My long time friend, Tony Bove, is taking advantage of always on to make a new career. All those years when he was editing magazines, he really wanted to be a rock star.

Suddenly in mid-life he is one, as harmonica player and vocalist for the Flying Other Brothers Band. He has played alongside his idols, like Bob Weir, and their first commercial CD, called IPO, is due for release next month. Free downloads of songs like “White Shoe Shuffle” helped fuel his breakout. All those college kids – the key demographic for any new artist – can now find him and dig him.
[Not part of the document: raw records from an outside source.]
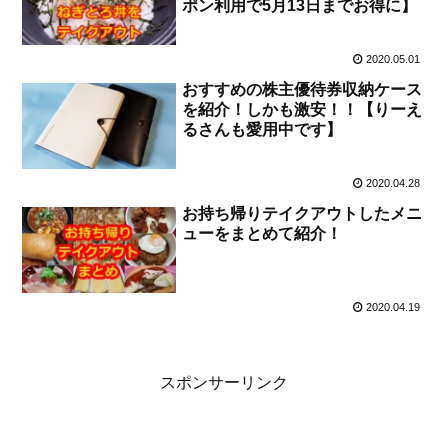
ポン利用で5月13日までお得に】
2020.05.01
おすすめの株主優待券収納ケース
を紹介！しかも激安！！【りーえ
るさんも愛用中です】
2020.04.28
お持ち帰りテイクアウトしたメニ
ューをまとめて紹介！
2020.04.19
スポンサーリンク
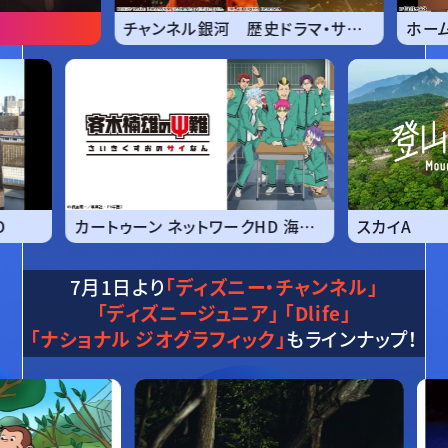
チャンネル銀河 歴史ドラマ・サスペンス・日本のうた
映画専門チャンネル HD
7月1日より
「ディズニー・チャンネル」
「ディズニージュニア」
「Dlife」
「ナショナル ジオグラフィック」
もラインナップ！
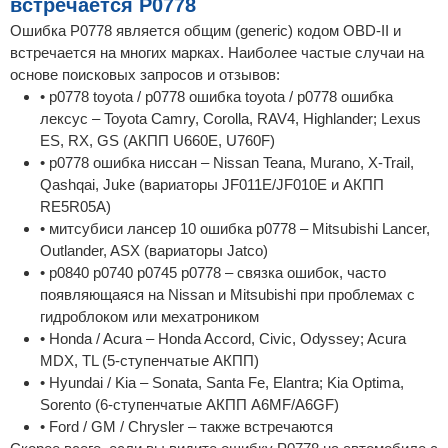
встречается P0778
Ошибка P0778 является общим (generic) кодом OBD-II и
встречается на многих марках. Наиболее частые случаи на
основе поисковых запросов и отзывов:
• p0778 toyota / p0778 ошибка toyota / p0778 ошибка
лексус – Toyota Camry, Corolla, RAV4, Highlander; Lexus
ES, RX, GS (АКПП U660E, U760F)
• p0778 ошибка ниссан – Nissan Teana, Murano, X-Trail,
Qashqai, Juke (вариаторы JF011E/JF010E и АКПП
RE5R05A)
• митсубиси лансер 10 ошибка p0778 – Mitsubishi Lancer,
Outlander, ASX (вариаторы Jatco)
• p0840 p0740 p0745 p0778 – связка ошибок, часто
появляющаяся на Nissan и Mitsubishi при проблемах с
гидроблоком или мехатроником
• Honda / Acura – Honda Accord, Civic, Odyssey; Acura
MDX, TL (5-ступенчатые АКПП)
• Hyundai / Kia – Sonata, Santa Fe, Elantra; Kia Optima,
Sorento (6-ступенчатые АКПП A6MF/A6GF)
• Ford / GM / Chrysler – также встречаются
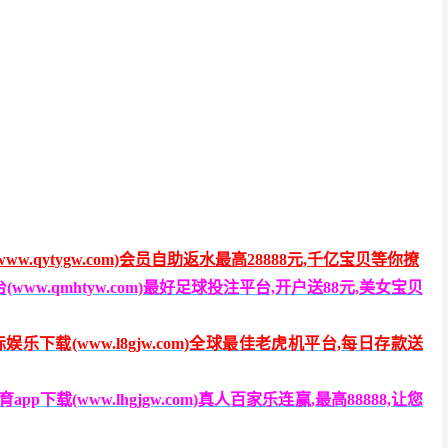
.qytygw.com)会员自助返水最高28888元,千亿宝贝等你撩
w.qmhtyw.com)最好足球投注平台,开户送88元,美女宝贝
乐下载(www.l8gjw.com)全球最佳老虎机平台,每日存款送
载(www.lhgjgw.com)真人百家乐连赢,最高88888,让您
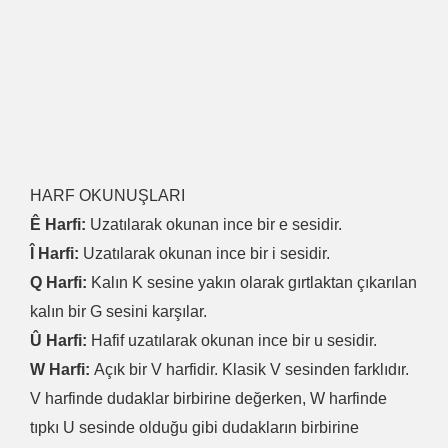
HARF OKUNUŞLARI
Ê Harfi:
Uzatılarak okunan ince bir e sesidir.
Î Harfi:
Uzatılarak okunan ince bir i sesidir.
Q Harfi:
Kalın K sesine yakın olarak gırtlaktan çıkarılan
kalın bir G sesini karşılar.
Û Harfi:
Hafif uzatılarak okunan ince bir u sesidir.
W Harfi:
Açık bir V harfidir. Klasik V sesinden farklıdır.
V harfinde dudaklar birbirine değerken, W harfinde
tıpkı U sesinde olduğu gibi dudakların birbirine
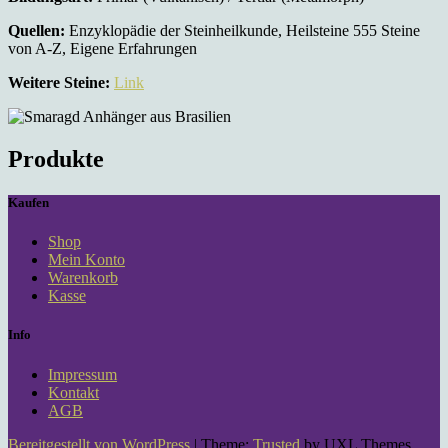
Quellen:
Enzyklopädie der Steinheilkunde, Heilsteine 555 Steine
von A-Z, Eigene Erfahrungen
Weitere Steine:
Link
Produkte
Kaufen
Shop
Mein Konto
Warenkorb
Kasse
Info
Impressum
Kontakt
AGB
Bereitgestellt von WordPress
|
Theme:
Trusted
by UXL Themes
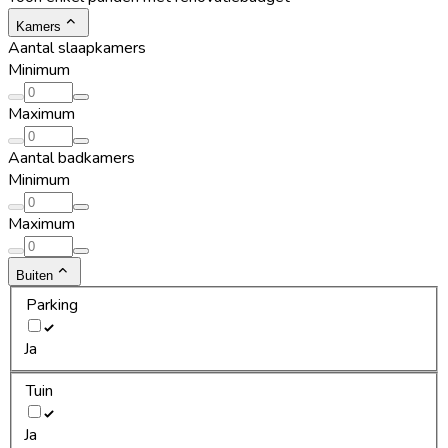
Kamers
Aantal slaapkamers
Minimum
Maximum
Aantal badkamers
Minimum
Maximum
Buiten
Parking
Ja
Tuin
Ja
We’re all accustomed to the idea of “Internet Time,” a sort of universal fast-forward based on the idea that once it’s on the Net it’s everywhere. But this always on revolution isn’t happening in Internet Time. It’s more like the take-up rate of those 386s – the leading edge has it, the mass market wants it, and it could take two or three years for the channel to supply it.

I’m further convinced of one more thing. Once the mass market starts getting its G.Lite (or cable modems), the demand will grow for something even faster, like full 8 Mbps ADSL (and its cable equivalent). The computing bottleneck, which ten years ago depended on Intel and its manufacturing partners to get the “latest and greatest” PCs into the channel at popular prices, has shifted.

Now we’re waiting for phone and cable companies (or, to be more hopeful about it, Competitive Local Exchange Carriers (CLECs), wireless CLECs and their ISP partners) to get us the connectivity we crave.